II. Une seconde partie plus originale et qui selon nous a encore plus d’intérêt est intitulée : Révision, Péripétie, Reconstruction et Conclusion. Ce qui en fait surtout les frais, c’est ce que l’auteur appelle les maximes d’interpolation de la science expérimentale.

Revenant sur ce qui précède, l’auteur entame un second examen dont les résultats vont paraître opposés à ce qu’il a dit de la première classe de théories et dont voici les points principaux. Il semble que tout soit dit quand on a déclaré que la science s’appuie sur l’expérience ; que celle-ci porte en elle-même son critérium, que les faits, l’évidence des faits, lui servent de vérification et de contrôle.

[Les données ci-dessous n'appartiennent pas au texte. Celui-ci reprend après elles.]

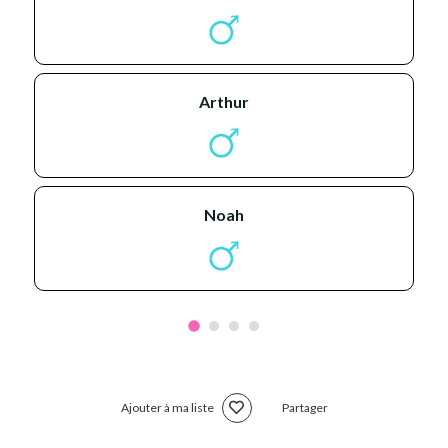
arthur
noah
Ajouter à ma liste
Partager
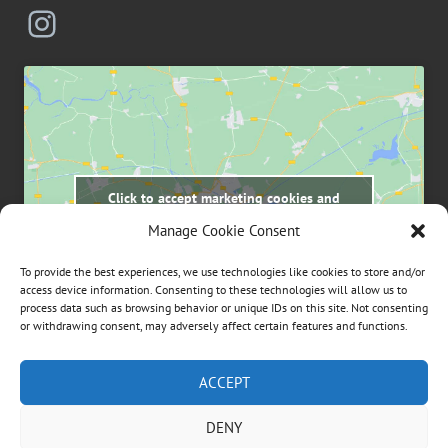
Instagram
Click to accept marketing cookies and
enable this content
Manage Cookie Consent
To provide the best experiences, we use technologies like cookies to store and/or
access device information. Consenting to these technologies will allow us to
process data such as browsing behavior or unique IDs on this site. Not consenting
or withdrawing consent, may adversely affect certain features and functions.
Suchen
ACCEPT
nach:
DENY
ÜBER DIESE WEBSEITE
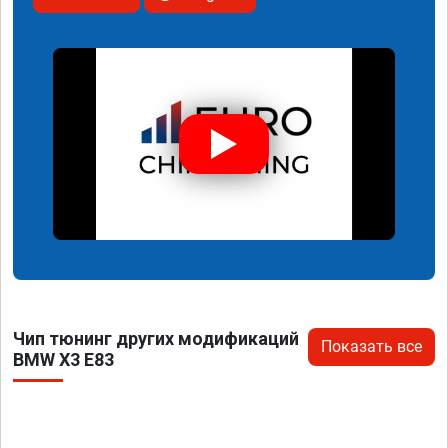
Чип тюнинг других модификаций
Показать все
BMW X3 E83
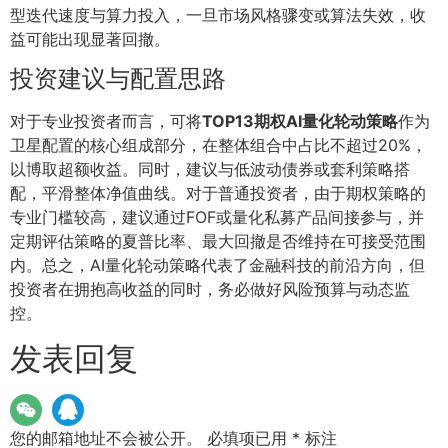
型迭代速度与算力投入，一旦市场风格骤变或算法失效，收
益可能出现显著回撤。
投资建议与配置思路
对于专业投资者而言，可将
TOP13期权AI量化轮动策略
作为
卫星配置的核心组成部分，在整体组合中占比不超过20%，
以博取超额收益。同时，建议与低波动债券或套利策略搭
配，平滑整体净值曲线。对于普通投资者，由于期权策略的
专业门槛较高，建议通过FOF或量化私募产品间接参与，并
定期评估策略的夏普比率、最大回撤是否维持在可接受范围
内。总之，AI量化轮动策略代表了金融科技的前沿方向，但
投资者在拥抱高收益的同时，务必做好风险预算与动态监
控。
发表回复
您的邮箱地址不会被公开。
必填项已用
*
标注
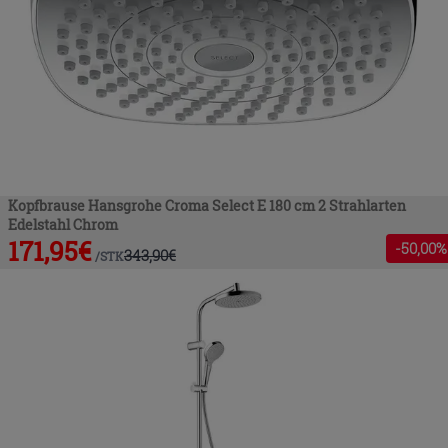
Kopfbrause Hansgrohe Croma Select E 180 cm 2 Strahlarten
Edelstahl Chrom
171,95
€
-
50
,00%
343,90
€
/
STK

Cela est faux, car l’expérience elle-même a besoin d’être controlée et vérifiée. Il y a deux sortes d’expériences, l’une immédiate, commune et grossière, l’autre-savante, raisonnée, vraiment scientifique. Elle-même est soumise à certaines conditions qui sont en dehors de l’expérience simple ou de la pure expérience, mera experientia, et de l’expérience compliquée, savante. Il compare, avec Bacon, l’une à la fourmi qui amasse son grain et l’entasse et l’autre à l’abeille qui extrait le suc des fleurs, le digère et en forme son miel. L’une c’est l’empirisme, l’autre c’est la vraie expérience. Pour que celle-ici atteigne son but, la vérité scientifique veut que l’esprit (intellectus) se purifie de toutes ses erreurs et de ses préjugés, qu’il renonce à ses idoles. Il demande que les anticipations de l’âme soient écartées, que l’on fasse la séparation du subjectif et de l’objectif et pour cela que l’expérience elle-même soit soumise à des instances contradictoires. On aura ainsi un esprit purgé de toutes ces causes d’erreur.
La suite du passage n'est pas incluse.